Start of INPUT FOR THIS TASK

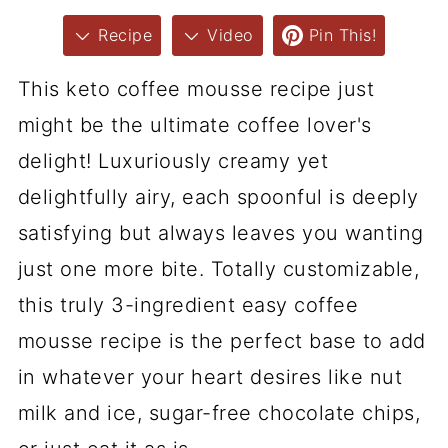
Recipe
Video
Pin This!
This keto coffee mousse recipe just
might be the ultimate coffee lover's
delight! Luxuriously creamy yet
delightfully airy, each spoonful is deeply
satisfying but always leaves you wanting
just one more bite. Totally customizable,
this truly 3-ingredient easy coffee
mousse recipe is the perfect base to add
in whatever your heart desires like nut
milk and ice, sugar-free chocolate chips,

End of INPUT FOR THIS TASK

*TASK:* Give back the lines of the listing from the one with "this truly 3-ingredient easy coffee" through the end, both included, exactly as written and with nothing added.

*RESULT OF THE TASK:*
this truly 3-ingredient easy coffee
mousse recipe is the perfect base to add
in whatever your heart desires like nut
milk and ice, sugar-free chocolate chips,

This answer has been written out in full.